Chronic pain is pain (an unpleasant sense of discomfort) that persists or progresses over a long period of time. In contrast to acute pain that arises suddenly in response to a specific injury and is usually treatable, chronic pain persists over time and is often resistant to medical treatments.
Pseudogout, a form of arthritis, results when deposits of crystals collect in and around the joints. Symptoms of pseudogout include pain, stiffness, warmth, and joint swelling of the knees, ankles, hips, shoulders, and/or wrists. Treatment for pseudogout aims to decrease inflammation through the use of nonsteroidal antiinflammatory drugs, ice, and rest.

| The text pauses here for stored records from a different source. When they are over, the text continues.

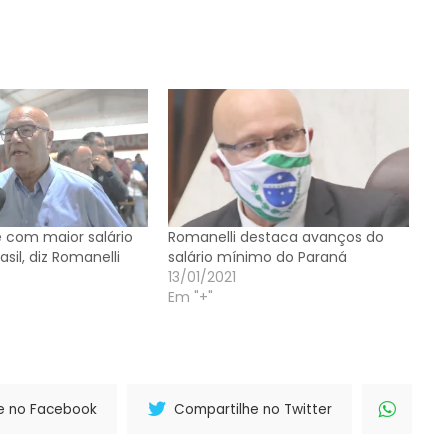
 com maior salário
Romanelli destaca avanços do
sil, diz Romanelli
salário mínimo do Paraná
13/01/2021
Em "+"
e no Facebook
Compartilhe no Twitter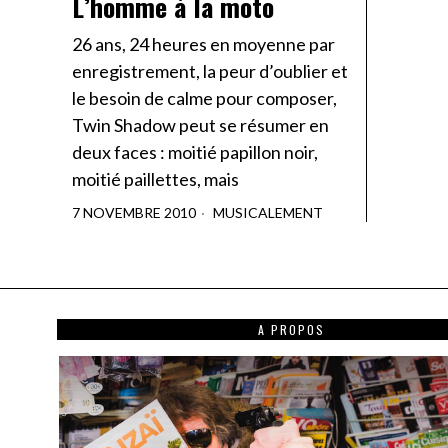
L’homme à la moto
26 ans, 24 heures en moyenne par
enregistrement, la peur d’oublier et
le besoin de calme pour composer,
Twin Shadow peut se résumer en
deux faces : moitié papillon noir,
moitié paillettes, mais
7 NOVEMBRE 2010
MUSICALEMENT
A PROPOS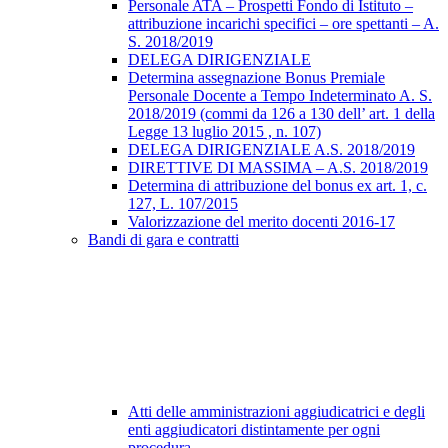
Personale ATA – Prospetti Fondo di Istituto –
attribuzione incarichi specifici – ore spettanti – A.
S. 2018/2019
DELEGA DIRIGENZIALE
Determina assegnazione Bonus Premiale
Personale Docente a Tempo Indeterminato A. S.
2018/2019 (commi da 126 a 130 dell’ art. 1 della
Legge 13 luglio 2015 , n. 107)
DELEGA DIRIGENZIALE A.S. 2018/2019
DIRETTIVE DI MASSIMA – A.S. 2018/2019
Determina di attribuzione del bonus ex art. 1, c.
127, L. 107/2015
Valorizzazione del merito docenti 2016-17
Bandi di gara e contratti
Atti delle amministrazioni aggiudicatrici e degli
enti aggiudicatori distintamente per ogni
procedura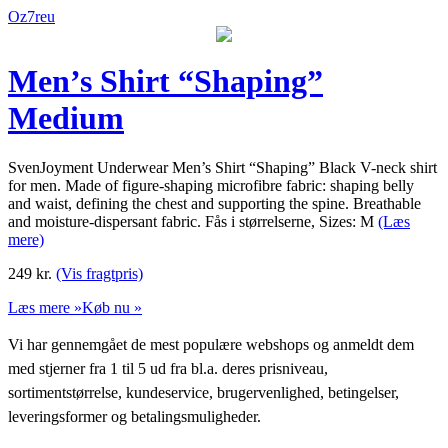
Oz7reu
Men’s Shirt “Shaping”
Medium
SvenJoyment Underwear Men’s Shirt “Shaping” Black V-neck shirt
for men. Made of figure-shaping microfibre fabric: shaping belly
and waist, defining the chest and supporting the spine. Breathable
and moisture-dispersant fabric. Fås i størrelserne, Sizes: M
(Læs
mere)
249
kr.
(Vis fragtpris)
Læs mere »
Køb nu »
Vi har gennemgået de mest populære webshops og anmeldt dem
med stjerner fra 1 til 5 ud fra bl.a. deres prisniveau,
sortimentstørrelse, kundeservice, brugervenlighed, betingelser,
leveringsformer og betalingsmuligheder.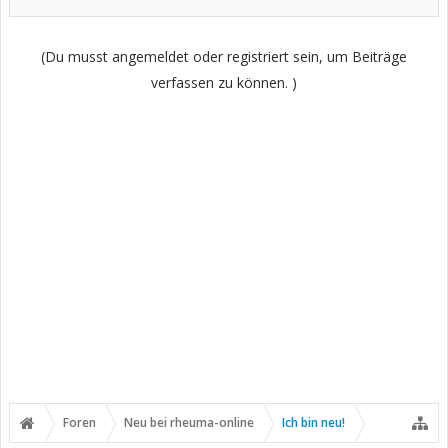
(Du musst angemeldet oder registriert sein, um Beiträge
verfassen zu können. )
Foren
Neu bei rheuma-online
Ich bin neu!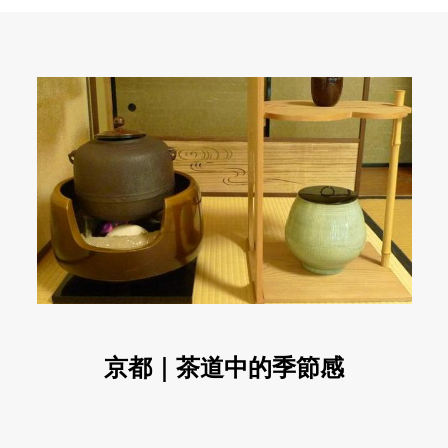
京都｜茶道中的季節感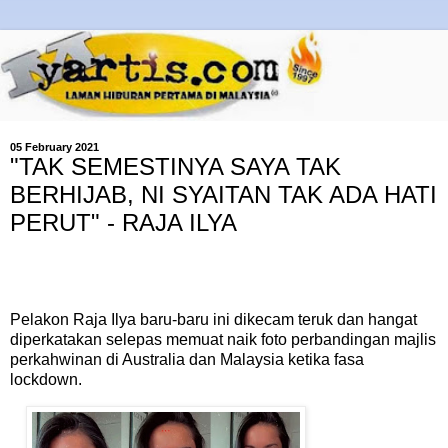
05 February 2021
"TAK SEMESTINYA SAYA TAK
BERHIJAB, NI SYAITAN TAK ADA HATI
PERUT" - RAJA ILYA
Pelakon Raja Ilya baru-baru ini dikecam teruk dan hangat
diperkatakan selepas memuat naik foto perbandingan majlis
perkahwinan di Australia dan Malaysia ketika fasa
lockdown.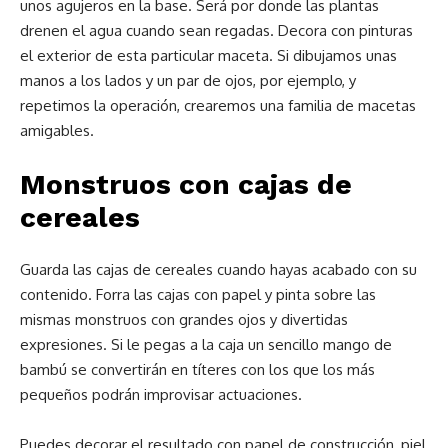
unos agujeros en la base. Será por donde las plantas
drenen el agua cuando sean regadas. Decora con pinturas
el exterior de esta particular maceta. Si dibujamos unas
manos a los lados y un par de ojos, por ejemplo, y
repetimos la operación, crearemos una familia de macetas
amigables.
Monstruos con cajas de
cereales
Guarda las cajas de cereales cuando hayas acabado con su
contenido. Forra las cajas con papel y pinta sobre las
mismas monstruos con grandes ojos y divertidas
expresiones. Si le pegas a la caja un sencillo mango de
bambú se convertirán en títeres con los que los más
pequeños podrán improvisar actuaciones.
Puedes decorar el resultado con papel de construcción, piel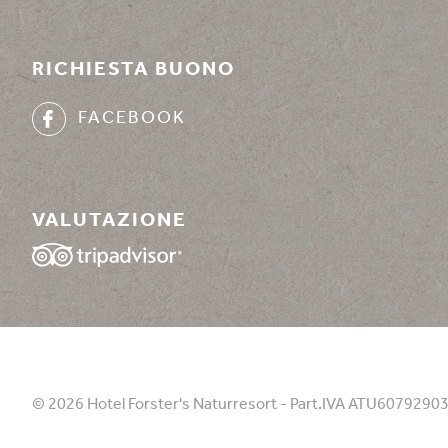
RICHIESTA BUONO
FACEBOOK
VALUTAZIONE
© 2026 Hotel Forster's Naturresort - Part.IVA ATU6079290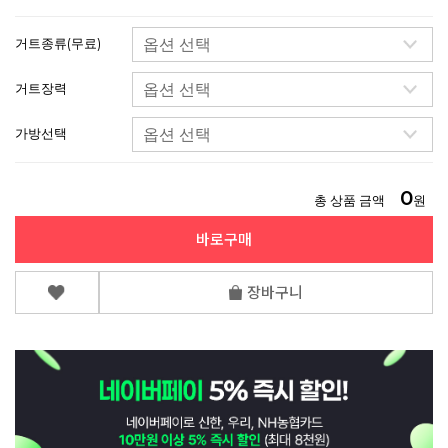
거트종류(무료)
거트장력
가방선택
0
총 상품 금액
원
바로구매
장바구니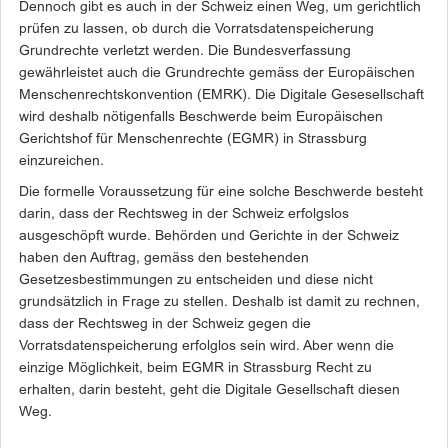
Dennoch gibt es auch in der Schweiz einen Weg, um gerichtlich
prüfen zu lassen, ob durch die Vorratsdatenspeicherung
Grundrechte verletzt werden. Die Bundesverfassung
gewährleistet auch die Grundrechte gemäss der Europäischen
Menschenrechtskonvention (EMRK). Die Digitale Gesesellschaft
wird deshalb nötigenfalls Beschwerde beim Europäischen
Gerichtshof für Menschenrechte (EGMR) in Strassburg
einzureichen.
Die formelle Voraussetzung für eine solche Beschwerde besteht
darin, dass der Rechtsweg in der Schweiz erfolgslos
ausgeschöpft wurde. Behörden und Gerichte in der Schweiz
haben den Auftrag, gemäss den bestehenden
Gesetzesbestimmungen zu entscheiden und diese nicht
grundsätzlich in Frage zu stellen. Deshalb ist damit zu rechnen,
dass der Rechtsweg in der Schweiz gegen die
Vorratsdatenspeicherung erfolglos sein wird. Aber wenn die
einzige Möglichkeit, beim EGMR in Strassburg Recht zu
erhalten, darin besteht, geht die Digitale Gesellschaft diesen
Weg.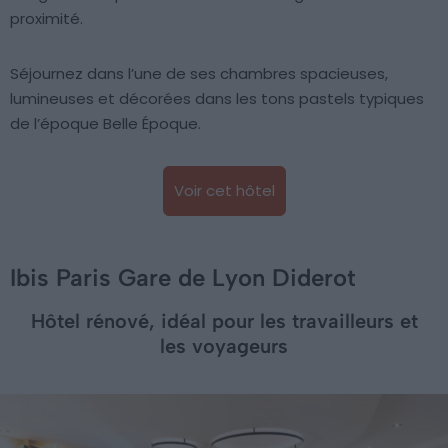
proximité.
Séjournez dans l’une de ses chambres spacieuses,
lumineuses et décorées dans les tons pastels typiques
de l’époque Belle Époque.
Voir cet hôtel
Ibis Paris Gare de Lyon Diderot
Hôtel rénové, idéal pour les travailleurs et
les voyageurs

Reactive arthritis is a chronic, systemic rheumatic disease characterized by three conditions, including conjunctivitis, joint inflammation, and genital, urinary or gastrointestinal system inflammation. Inflammation leads to pain, swelling, warmth, redness, and stiffness of the affected joints. Non-joint areas may experience irritation and pain. Treatment for reactive arthritis depends on which area of the body is affected. Joint inflammation is treated with antiinflammatory medications.
Nonsteroidal antiinflammatory drugs (NSAIDs) are prescribed medications for the treatment of inflammatory conditions. Examples of NSAIDs include aspirin, ibuprofen, naproxen, and more. One common side effect of NSAIDs is peptic ulcer (ulcers of the esophagus, stomach, or duodenum). Side effects, drug interactions, warnings and precautions, and patient safety information should be reviewed prior to taking NSAIDs.
Iliotibial band syndrome is an overuse injury of the thigh and knee. Symptoms include knee pain and possible swelling. Treatment may involve anti-inflammatory medications, physical therapy, ultrasound, and the use of orthotics.
Osgood-Schlatter disease, a painful inflammation just below the knee but above the shin, typically affects adolescent boys. Symptoms include localized pain, inflammation, swelling, and calcification. Osgood-Schlatter disease typically goes away over time, however, symptoms can be helped with antiinflammatory and pain-relieving medications, ice, and rest.
Knee injuries, especially meniscus tears, are common in contact sports. Symptoms and signs of a torn meniscus include knee pain, swelling, a popping sound, and difficulty bending the leg. Treatment may involve resting, icing, compressing, and elevating the knee, in addition to wearing a knee brace, taking anti-inflammatory medications, and stretching the knee.